Document structure recognition data:
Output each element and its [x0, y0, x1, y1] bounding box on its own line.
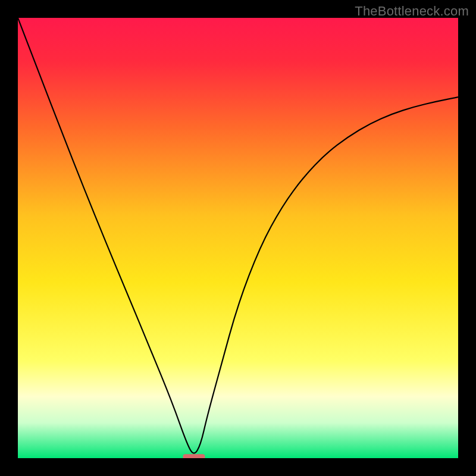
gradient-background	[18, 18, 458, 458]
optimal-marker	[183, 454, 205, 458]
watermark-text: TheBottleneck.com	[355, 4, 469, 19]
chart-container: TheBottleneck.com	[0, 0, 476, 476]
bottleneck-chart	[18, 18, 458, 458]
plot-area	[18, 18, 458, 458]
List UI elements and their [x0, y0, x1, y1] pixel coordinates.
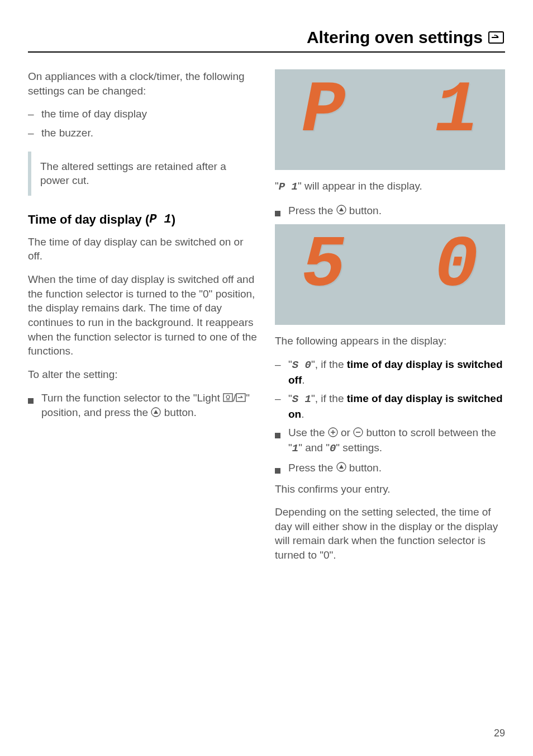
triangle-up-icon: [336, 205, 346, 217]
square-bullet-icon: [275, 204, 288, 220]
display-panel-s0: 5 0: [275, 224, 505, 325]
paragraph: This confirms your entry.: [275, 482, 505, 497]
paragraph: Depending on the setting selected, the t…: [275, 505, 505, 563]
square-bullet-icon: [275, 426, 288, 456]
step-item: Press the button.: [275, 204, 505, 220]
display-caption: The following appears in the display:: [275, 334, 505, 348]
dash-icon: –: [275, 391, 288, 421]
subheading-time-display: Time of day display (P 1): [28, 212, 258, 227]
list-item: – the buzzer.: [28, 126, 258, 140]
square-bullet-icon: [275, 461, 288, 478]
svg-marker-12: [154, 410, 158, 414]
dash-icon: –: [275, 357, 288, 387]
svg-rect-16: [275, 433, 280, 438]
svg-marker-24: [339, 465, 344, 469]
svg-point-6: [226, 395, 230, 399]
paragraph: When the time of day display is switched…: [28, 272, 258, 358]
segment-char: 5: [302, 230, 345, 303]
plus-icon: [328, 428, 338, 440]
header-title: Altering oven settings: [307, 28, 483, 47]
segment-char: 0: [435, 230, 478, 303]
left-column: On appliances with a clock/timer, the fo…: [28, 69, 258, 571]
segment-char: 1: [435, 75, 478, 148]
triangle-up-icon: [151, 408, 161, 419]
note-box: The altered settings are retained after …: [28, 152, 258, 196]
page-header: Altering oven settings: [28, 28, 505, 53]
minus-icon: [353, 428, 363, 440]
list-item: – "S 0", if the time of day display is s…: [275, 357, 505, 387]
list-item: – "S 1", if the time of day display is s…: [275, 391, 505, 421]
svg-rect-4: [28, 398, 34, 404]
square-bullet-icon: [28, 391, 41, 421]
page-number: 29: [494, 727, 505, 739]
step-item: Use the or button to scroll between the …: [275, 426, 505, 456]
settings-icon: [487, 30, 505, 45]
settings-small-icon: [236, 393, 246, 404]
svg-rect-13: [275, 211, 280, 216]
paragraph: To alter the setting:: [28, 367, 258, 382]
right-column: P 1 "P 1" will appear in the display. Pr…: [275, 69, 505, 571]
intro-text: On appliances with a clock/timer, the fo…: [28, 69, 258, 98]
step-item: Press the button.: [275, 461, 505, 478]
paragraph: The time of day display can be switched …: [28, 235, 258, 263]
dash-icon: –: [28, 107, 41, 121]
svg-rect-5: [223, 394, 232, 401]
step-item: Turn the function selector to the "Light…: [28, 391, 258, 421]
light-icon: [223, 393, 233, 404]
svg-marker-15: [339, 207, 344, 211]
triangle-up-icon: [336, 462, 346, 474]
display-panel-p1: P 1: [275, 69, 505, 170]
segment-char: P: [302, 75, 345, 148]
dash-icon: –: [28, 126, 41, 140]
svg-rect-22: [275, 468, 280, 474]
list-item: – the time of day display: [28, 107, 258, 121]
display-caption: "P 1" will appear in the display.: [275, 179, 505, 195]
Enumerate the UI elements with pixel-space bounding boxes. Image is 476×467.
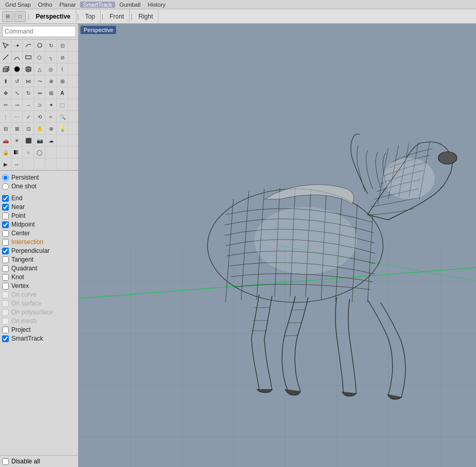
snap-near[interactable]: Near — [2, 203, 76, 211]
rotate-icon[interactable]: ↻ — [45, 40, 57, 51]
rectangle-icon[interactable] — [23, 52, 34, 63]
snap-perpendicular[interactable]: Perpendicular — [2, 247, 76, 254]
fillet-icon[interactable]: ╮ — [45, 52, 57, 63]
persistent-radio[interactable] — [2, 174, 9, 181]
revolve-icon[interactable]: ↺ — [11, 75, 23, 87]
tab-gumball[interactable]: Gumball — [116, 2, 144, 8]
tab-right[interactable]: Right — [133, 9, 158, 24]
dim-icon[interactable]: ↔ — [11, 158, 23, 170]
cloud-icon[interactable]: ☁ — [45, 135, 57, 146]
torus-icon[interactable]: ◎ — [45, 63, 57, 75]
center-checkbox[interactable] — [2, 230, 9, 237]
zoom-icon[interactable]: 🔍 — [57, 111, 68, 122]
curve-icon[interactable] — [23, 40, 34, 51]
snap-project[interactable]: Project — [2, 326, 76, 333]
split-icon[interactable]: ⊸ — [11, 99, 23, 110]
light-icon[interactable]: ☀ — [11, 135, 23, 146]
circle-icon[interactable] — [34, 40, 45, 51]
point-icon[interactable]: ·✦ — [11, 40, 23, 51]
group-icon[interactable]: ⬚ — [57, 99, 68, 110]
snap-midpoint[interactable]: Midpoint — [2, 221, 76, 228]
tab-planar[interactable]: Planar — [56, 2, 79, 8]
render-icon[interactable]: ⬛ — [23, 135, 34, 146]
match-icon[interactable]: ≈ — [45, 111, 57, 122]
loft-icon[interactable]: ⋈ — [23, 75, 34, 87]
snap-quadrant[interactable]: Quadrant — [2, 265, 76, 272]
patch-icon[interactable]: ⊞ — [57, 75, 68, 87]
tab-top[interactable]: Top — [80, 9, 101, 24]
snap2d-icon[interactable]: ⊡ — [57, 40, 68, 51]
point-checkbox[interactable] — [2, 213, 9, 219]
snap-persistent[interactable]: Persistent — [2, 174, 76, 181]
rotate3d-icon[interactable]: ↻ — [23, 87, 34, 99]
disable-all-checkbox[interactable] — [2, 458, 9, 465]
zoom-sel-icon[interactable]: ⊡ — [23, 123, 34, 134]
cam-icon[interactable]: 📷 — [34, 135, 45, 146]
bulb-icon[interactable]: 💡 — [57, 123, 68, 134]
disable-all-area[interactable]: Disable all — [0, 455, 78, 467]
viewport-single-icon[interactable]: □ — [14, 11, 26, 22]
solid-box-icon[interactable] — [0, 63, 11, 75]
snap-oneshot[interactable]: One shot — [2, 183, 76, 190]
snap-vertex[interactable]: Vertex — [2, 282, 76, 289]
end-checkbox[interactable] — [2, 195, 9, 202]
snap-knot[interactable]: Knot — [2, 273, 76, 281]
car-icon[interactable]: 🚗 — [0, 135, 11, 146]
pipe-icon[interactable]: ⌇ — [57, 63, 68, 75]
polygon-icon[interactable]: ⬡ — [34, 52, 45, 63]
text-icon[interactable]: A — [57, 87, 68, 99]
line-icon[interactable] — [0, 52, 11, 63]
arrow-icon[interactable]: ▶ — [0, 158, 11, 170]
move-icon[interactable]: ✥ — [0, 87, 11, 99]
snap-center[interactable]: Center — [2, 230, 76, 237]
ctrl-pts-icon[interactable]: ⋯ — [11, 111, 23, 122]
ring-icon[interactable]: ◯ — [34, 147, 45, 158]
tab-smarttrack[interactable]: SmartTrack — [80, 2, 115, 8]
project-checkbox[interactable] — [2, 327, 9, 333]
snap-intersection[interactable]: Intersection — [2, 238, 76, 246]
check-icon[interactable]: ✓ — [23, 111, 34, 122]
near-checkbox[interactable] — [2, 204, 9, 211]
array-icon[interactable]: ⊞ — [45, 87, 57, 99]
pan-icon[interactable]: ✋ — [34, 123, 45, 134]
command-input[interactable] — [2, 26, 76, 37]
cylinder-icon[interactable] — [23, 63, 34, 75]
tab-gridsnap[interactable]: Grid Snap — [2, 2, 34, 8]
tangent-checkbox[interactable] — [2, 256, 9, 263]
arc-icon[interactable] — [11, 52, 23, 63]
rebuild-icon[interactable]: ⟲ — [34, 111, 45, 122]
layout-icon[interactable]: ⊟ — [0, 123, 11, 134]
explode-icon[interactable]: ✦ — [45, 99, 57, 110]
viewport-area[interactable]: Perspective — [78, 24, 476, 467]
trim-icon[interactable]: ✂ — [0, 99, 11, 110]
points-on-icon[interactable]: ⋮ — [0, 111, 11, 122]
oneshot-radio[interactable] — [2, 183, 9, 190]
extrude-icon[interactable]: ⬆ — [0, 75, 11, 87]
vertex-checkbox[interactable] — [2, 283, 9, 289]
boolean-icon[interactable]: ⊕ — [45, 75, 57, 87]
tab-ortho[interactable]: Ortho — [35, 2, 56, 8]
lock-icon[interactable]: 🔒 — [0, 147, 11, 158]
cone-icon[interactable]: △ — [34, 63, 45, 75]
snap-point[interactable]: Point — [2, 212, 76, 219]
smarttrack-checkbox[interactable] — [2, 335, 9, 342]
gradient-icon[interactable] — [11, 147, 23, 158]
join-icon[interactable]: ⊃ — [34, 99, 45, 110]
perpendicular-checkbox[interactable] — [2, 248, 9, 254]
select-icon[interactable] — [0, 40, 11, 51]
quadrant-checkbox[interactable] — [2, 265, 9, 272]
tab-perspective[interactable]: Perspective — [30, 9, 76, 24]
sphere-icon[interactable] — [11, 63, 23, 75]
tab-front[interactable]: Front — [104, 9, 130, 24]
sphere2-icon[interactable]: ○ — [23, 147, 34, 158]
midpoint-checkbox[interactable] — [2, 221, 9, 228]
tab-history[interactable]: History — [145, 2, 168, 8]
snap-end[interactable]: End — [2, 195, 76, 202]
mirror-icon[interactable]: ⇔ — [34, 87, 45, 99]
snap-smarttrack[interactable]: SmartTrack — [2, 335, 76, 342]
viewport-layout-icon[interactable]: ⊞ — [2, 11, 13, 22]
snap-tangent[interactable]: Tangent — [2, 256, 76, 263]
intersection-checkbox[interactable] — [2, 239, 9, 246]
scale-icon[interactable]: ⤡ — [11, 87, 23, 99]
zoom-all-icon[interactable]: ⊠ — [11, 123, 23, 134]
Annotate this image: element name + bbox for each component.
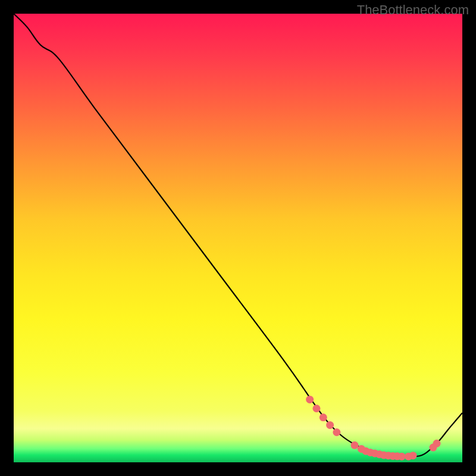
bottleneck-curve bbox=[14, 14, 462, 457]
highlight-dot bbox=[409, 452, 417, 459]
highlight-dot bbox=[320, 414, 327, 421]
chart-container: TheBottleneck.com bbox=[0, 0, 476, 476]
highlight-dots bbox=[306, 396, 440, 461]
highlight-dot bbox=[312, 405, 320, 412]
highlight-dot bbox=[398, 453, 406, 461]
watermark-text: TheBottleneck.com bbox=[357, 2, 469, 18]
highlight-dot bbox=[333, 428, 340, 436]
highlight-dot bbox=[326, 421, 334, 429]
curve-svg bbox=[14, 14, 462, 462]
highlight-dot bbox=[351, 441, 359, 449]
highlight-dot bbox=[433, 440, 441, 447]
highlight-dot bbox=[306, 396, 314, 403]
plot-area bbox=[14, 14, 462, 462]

Instructions for the task. From the entries above, select each line containing the string "oven".

Result.
header-title: Altering oven settings: [307, 28, 483, 47]
page-header: Altering oven settings: [28, 28, 505, 53]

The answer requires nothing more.